One of the best devices ever produced to project glass slides was the “Jules Richard Le Taxiphote Stereo-Classeur” projector, which hit the market just before 1900. It resembled a piece of furniture, which included storage for the glass plates. Nissim Levis had such a device to show his photos.
After the violent displacement of the Jewish population (1944), almost all Jewish homes were plundered. The Levis house was also looted. The cabinet holding the Taxiphote projector also contained 500 glass plates. Stolen in one piece, fortunately they were not scattered.
In 1945, the projector and the plates came into the hands of a young man, who set up a mobile viewing “business” on the streets of Ioannina. For a fair price, customers could view the “panorama”, that is, the old stereoscopic slides of a rather unknown prosperous family. The way the Levis family had lived in the early 20th century seemed exotic in Ioannina 40 years later, so poor had the city become.

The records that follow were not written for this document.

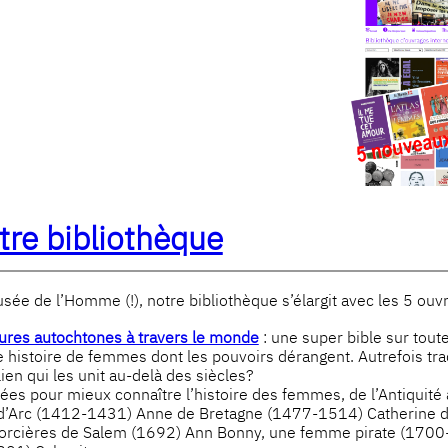
tre bibliothèque
ée de l’Homme (!), notre bibliothèque s’élargit avec les 5 ouv
tures autochtones à travers le monde
: une super bible sur tout
e histoire de femmes dont les pouvoirs dérangent. Autrefois tr
ien qui les unit au-delà des siècles?
es pour mieux connaître l’histoire des femmes, de l’Antiquité
e d’Arc (1412-1431) Anne de Bretagne (1477-1514) Catherine
Sorcières de Salem (1692) Ann Bonny, une femme pirate (170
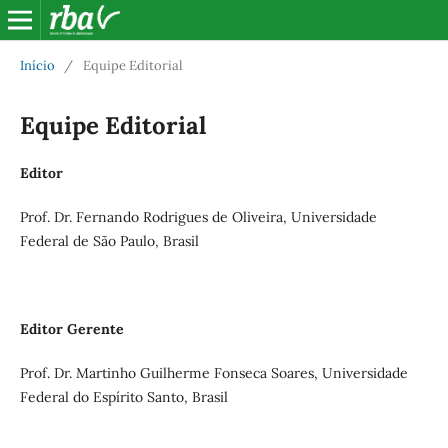
Início
/
Equipe Editorial
Equipe Editorial
Editor
Prof. Dr. Fernando Rodrigues de Oliveira, Universidade
Federal de São Paulo, Brasil
Editor Gerente
Prof. Dr. Martinho Guilherme Fonseca Soares, Universidade
Federal do Espírito Santo, Brasil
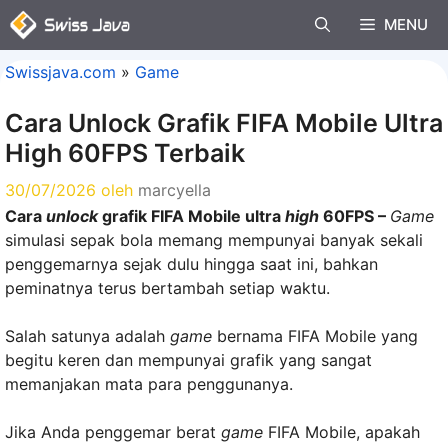
Langsung
MENU
ke
isi
Swissjava.com
»
Game
Cara Unlock Grafik FIFA Mobile Ultra
High 60FPS Terbaik
30/07/2026
oleh
marcyella
Cara
unlock
grafik FIFA Mobile ultra
high
60FPS –
Game
simulasi sepak bola memang mempunyai banyak sekali
penggemarnya sejak dulu hingga saat ini, bahkan
peminatnya terus bertambah setiap waktu.
Salah satunya adalah
game
bernama FIFA Mobile yang
begitu keren dan mempunyai grafik yang sangat
memanjakan mata para penggunanya.
Jika Anda penggemar berat
game
FIFA Mobile, apakah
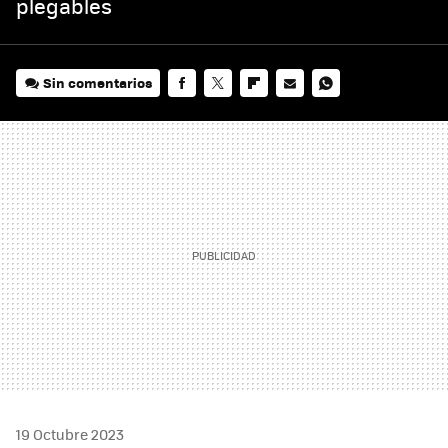
plegables
Sin comentarios
FACEBOOK
TWITTER
FLIPBOARD
E-
WHATSAPP
MAIL
19 Octubre 2023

In spring 1945, when the transport situation allowed it, Hiette, a granddaughter of Davidjon Levis, and her husband, Asher Moissis, both Holocaust survivors, visited Ioannina, where they accidentally encountered the young man with the “panorama” and recognized the pictures. Immediately, they bought the projector and the slides. The family’s past once again took shape. The faces that were lost in the Holocaust re-emerged from the photographs. Another 50 glass plates of Nissim D. Levis were found in an antiques store in Athens in 1976 by the Ioanniote collector, Phillip Yovanis, who kindly passed them on to Nissim Levis’ descendants.
The thematic and chronological classification, as well as the identification of people and places, was a laborious work initiated by Davidjon’s great grandson, Raphael Moissis, and completed by his son Alexander with the creation of the book “The Nissim Levis Panorama”, which was awarded a destinction by the Academy of Athens.